One of the things we'll find out from the onocologist is the results of her Oncotype DX assay. These will categorize her risk of recurrence without chemo as Low, Intermediate, or High. Pretty sure that for either intermediate or high she will choose chemotherapy.

She's working in her garden right now. We got a patio umbrella so that she can hang out there and enjoy it without getting too much sun.

We’re still drinking lots of delicious green “republic of tea” tea.

I am eagerly awaiting a small shipment of yarn. children complicate knitting and crocheting.

I was working on Baby *zia's blanket about 2 months ago at our friend J*’s house. J*’s six year-old son and his friend started playing with one of the balls of yarn, and then next thing I knew, the whole living room looked like a game of "cat's cradle" gone awry. I let them keep that ball of yarn. (They’re good little guys! I’ve crocheted them both skully caps)

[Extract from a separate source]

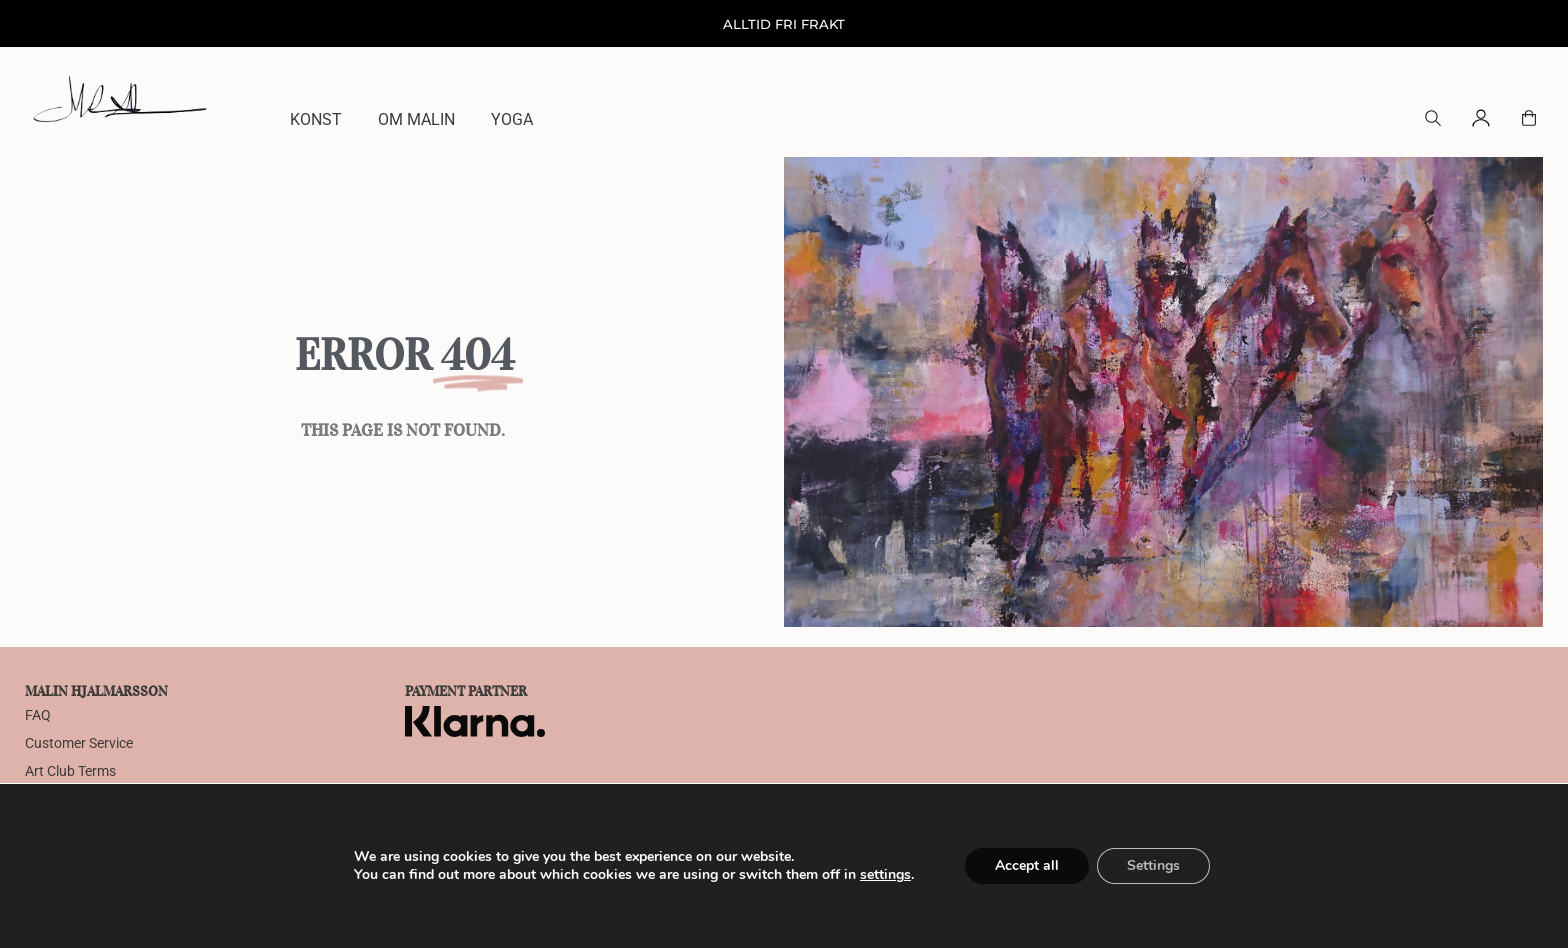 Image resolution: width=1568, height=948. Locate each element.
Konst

Then, two weeks ago, I ran out of the yarn to finish *zia's blanket. (Ay!). I found the right yarn on the internet but the service has been muy pokey. They finally shipped it on Monday, so I keep watching for it every day. (except today)

Our friend El Paso offered us a good deal on her new juicer. I don't think we're ready to commit to that yet, 'cause we're just getting started with the traditional chinese medicine thing, which is all about no raw foods. I was really tempted,
though, because L*s youngest brother has had a juicer for about a month, and he swears by it, and made us a lovely gazpacho when we saw him two weekend ago.

We finally watched Almodovar's All about my mother. LOVED IT! oh, my gosh, what a great movie. makes me want to write more and more and more. penelope cruz was sporting a particularly lovely crocheted shawl :)

jueves, julio 06, 2006

Guardian of the Home

San Jose is the Guardian of the Home.

L* made an ofrenda to him this week.

Our landlord is deciding whether he will try to sell the house we are renting from him (thus pushing us to find a new place to live during what is not the best of times) or to wait another year to make such a decision.

We’re praying to San Jose to keep us safe in our casita.